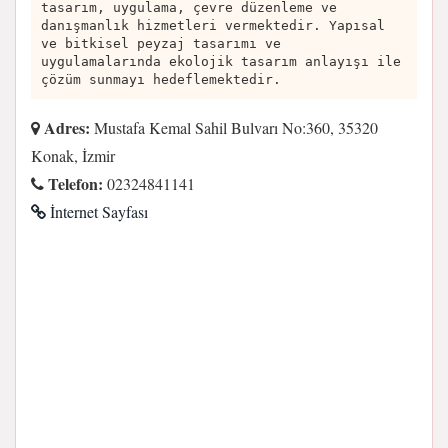
tasarım, uygulama, çevre düzenleme ve
danışmanlık hizmetleri vermektedir. Yapısal
ve bitkisel peyzaj tasarımı ve
uygulamalarında ekolojik tasarım anlayışı ile
çözüm sunmayı hedeflemektedir.
Adres:
Mustafa Kemal Sahil Bulvarı No:360, 35320
Konak, İzmir
Telefon:
02324841141
İnternet Sayfası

_WHAT YOU NEED TO DO_
Write the lines above out again exactly, excluding every picture.

_YOUR SOLUTION_
tasarım, uygulama, çevre düzenleme ve
danışmanlık hizmetleri vermektedir. Yapısal
ve bitkisel peyzaj tasarımı ve
uygulamalarında ekolojik tasarım anlayışı ile
çözüm sunmayı hedeflemektedir.
Adres:
Mustafa Kemal Sahil Bulvarı No:360, 35320
Konak, İzmir
Telefon:
02324841141
İnternet Sayfası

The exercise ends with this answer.